Kunst, Kultur und Bildung gewinnen
Von Rainer Beutel.
Ingrid Rotter hört zum Jahresende als Kulturamtsleiterin der Gemeinde Nauheim auf – altersbedingt, was der quickfidelen 62-jährigen Frau kein Mensch ansieht. Seit 2001 ist sie bei der Gemeinde beschäftigt, davon seit neun Jahren im Kulturamt. Mit ihren Kenntnissen und dank ihres erstklassigen Einblicks erklärt sie im WIR-Interview, was Kulturarbeit für eine Kommune bedeutet und auf was es dabei ankommt, speziell in der Musikgemeinde.
Frau Rotter, Sie haben reichlich Erfahrung im Kulturamt der Gemeinde Nauheim gesammelt. Was bedeutet Kulturarbeit für eine Kommune mit knapp 11.000 Einwohnern. Und wie gelingt das?
Ingrid Rotter: Kultur ist eine unverzichtbare Grundlage für unsere Gesellschaft. Kulturarbeit richtet sich an Menschen aller Nationalitäten. Kultur verbindet und bereichert das Leben der Menschen. Kultur stiftet Gemeinschaft und trägt zur Identifikation mit dem Gemeinwesen bei, bietet Unterhaltung, Anregung und trägt zum Austausch miteinander bei.
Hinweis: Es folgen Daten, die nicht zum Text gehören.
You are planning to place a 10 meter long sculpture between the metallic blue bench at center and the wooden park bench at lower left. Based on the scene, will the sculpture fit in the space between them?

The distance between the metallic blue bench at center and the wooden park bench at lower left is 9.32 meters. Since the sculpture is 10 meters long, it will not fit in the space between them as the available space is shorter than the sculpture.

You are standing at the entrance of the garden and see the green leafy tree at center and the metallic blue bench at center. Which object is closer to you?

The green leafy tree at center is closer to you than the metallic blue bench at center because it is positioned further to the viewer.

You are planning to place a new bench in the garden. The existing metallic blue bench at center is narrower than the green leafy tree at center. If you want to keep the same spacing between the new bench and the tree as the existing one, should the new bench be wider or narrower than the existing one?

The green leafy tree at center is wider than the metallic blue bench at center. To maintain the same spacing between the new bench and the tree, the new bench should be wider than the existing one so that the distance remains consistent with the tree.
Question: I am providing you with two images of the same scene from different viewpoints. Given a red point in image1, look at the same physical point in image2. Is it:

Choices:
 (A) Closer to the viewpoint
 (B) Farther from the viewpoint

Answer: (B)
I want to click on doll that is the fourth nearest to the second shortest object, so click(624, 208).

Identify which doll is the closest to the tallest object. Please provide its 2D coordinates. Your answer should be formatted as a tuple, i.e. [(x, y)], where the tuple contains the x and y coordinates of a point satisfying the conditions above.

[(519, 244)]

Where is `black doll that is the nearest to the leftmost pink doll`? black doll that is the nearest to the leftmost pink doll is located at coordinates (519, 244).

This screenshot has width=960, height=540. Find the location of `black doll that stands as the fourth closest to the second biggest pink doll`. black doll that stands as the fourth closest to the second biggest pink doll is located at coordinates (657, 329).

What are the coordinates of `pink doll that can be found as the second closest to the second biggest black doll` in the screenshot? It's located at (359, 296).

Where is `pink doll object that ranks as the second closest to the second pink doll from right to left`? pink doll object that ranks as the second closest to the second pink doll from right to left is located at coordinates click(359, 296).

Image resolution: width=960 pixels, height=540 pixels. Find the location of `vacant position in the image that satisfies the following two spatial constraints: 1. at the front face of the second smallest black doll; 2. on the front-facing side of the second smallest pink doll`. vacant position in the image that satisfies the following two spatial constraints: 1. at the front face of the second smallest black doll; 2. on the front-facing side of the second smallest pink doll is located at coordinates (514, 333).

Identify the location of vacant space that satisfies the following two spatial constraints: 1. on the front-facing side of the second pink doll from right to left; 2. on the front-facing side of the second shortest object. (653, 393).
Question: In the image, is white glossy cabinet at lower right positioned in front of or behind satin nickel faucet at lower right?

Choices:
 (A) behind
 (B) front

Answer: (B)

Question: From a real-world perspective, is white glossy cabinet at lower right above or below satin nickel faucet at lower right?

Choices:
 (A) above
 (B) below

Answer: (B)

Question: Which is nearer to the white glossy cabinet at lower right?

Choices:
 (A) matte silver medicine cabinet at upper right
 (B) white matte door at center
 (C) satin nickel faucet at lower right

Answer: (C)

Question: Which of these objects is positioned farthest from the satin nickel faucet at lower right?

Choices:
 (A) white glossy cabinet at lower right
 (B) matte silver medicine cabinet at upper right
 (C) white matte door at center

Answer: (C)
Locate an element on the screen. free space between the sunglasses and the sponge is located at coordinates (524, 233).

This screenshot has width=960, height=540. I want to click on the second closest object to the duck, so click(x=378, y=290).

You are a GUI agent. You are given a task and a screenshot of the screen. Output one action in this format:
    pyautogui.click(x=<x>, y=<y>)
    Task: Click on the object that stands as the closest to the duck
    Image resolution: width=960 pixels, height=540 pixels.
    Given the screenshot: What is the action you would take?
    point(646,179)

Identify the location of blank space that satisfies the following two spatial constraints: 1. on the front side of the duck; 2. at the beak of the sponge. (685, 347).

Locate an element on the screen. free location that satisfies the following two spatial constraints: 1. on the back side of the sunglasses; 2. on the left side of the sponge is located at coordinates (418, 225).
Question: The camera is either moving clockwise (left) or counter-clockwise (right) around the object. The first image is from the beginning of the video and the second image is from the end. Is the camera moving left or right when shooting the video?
Ein reges kulturelles Leben steigert die Attraktivität und Lebensqualität eines Ortes und damit auch die Attraktivität seiner Standortfaktoren. Kulturförderung ist damit indirekt auch Wirtschaftsförderung. Kultur ist als Netzwerk zu verstehen. In diesem Sinne versteht sich das Nauheimer Kulturamt: Es ist Bindeglied, Beratungsstelle, Förderer, Kooperationspartner und Veranstalter von Kulturprojekten verschiedenster Art, auch wenn in Nauheim traditionell der Schwerpunkt auf der Musik liegt.
Was ist das Ziel einer solchen Kulturarbeit?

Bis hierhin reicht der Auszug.